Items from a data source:
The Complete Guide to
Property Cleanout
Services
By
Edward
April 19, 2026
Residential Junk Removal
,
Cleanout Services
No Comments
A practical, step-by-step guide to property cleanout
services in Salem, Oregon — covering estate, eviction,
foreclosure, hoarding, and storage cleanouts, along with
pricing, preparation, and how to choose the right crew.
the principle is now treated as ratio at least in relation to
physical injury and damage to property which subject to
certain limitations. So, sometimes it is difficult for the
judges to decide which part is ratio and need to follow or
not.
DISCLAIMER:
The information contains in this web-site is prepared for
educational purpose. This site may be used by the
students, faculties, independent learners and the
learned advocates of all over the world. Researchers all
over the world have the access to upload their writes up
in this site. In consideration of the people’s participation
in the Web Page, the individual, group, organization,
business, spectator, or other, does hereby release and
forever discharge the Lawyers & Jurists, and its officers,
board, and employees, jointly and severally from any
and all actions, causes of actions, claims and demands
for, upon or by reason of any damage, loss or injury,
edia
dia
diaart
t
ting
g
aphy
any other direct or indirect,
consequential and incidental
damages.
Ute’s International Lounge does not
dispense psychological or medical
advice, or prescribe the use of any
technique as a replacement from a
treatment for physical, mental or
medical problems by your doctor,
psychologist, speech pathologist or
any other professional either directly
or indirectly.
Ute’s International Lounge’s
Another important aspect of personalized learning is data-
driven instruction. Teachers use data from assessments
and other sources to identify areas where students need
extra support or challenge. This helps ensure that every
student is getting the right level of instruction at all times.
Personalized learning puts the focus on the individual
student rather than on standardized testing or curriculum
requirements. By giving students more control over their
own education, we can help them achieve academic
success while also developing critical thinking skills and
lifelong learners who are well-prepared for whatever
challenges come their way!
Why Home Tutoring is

--

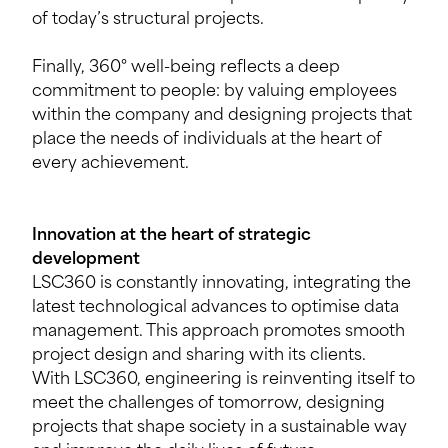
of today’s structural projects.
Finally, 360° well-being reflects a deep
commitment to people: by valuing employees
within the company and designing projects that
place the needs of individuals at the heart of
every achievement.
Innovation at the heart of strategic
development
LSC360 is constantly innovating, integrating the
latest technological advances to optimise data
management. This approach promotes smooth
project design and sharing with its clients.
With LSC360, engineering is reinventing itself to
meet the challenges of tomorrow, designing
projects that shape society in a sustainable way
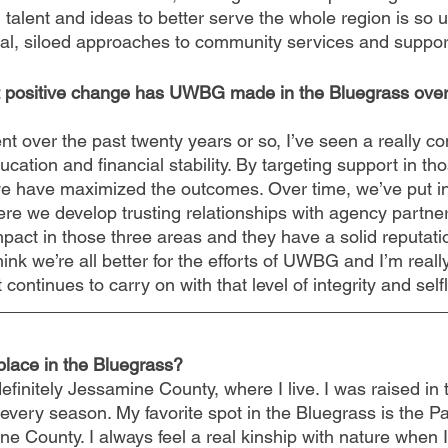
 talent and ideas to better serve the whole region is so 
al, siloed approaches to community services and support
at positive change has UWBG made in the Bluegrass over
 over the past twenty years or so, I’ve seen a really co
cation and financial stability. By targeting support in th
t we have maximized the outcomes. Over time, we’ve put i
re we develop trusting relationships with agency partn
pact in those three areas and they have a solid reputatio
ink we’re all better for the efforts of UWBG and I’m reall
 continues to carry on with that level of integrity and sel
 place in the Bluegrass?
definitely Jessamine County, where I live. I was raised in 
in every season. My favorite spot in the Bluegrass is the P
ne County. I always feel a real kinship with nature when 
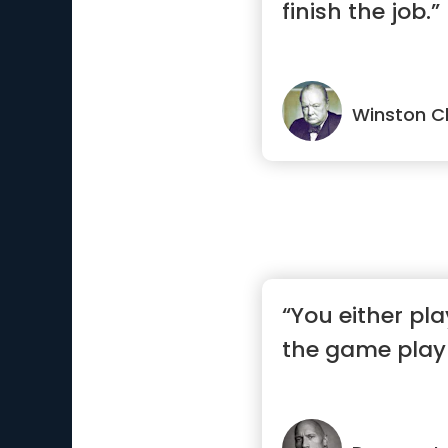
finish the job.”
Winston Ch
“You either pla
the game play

Exercise objective: Number of lines with the string "heart" in the data above: report this figure and nothing more.

The completed task: 2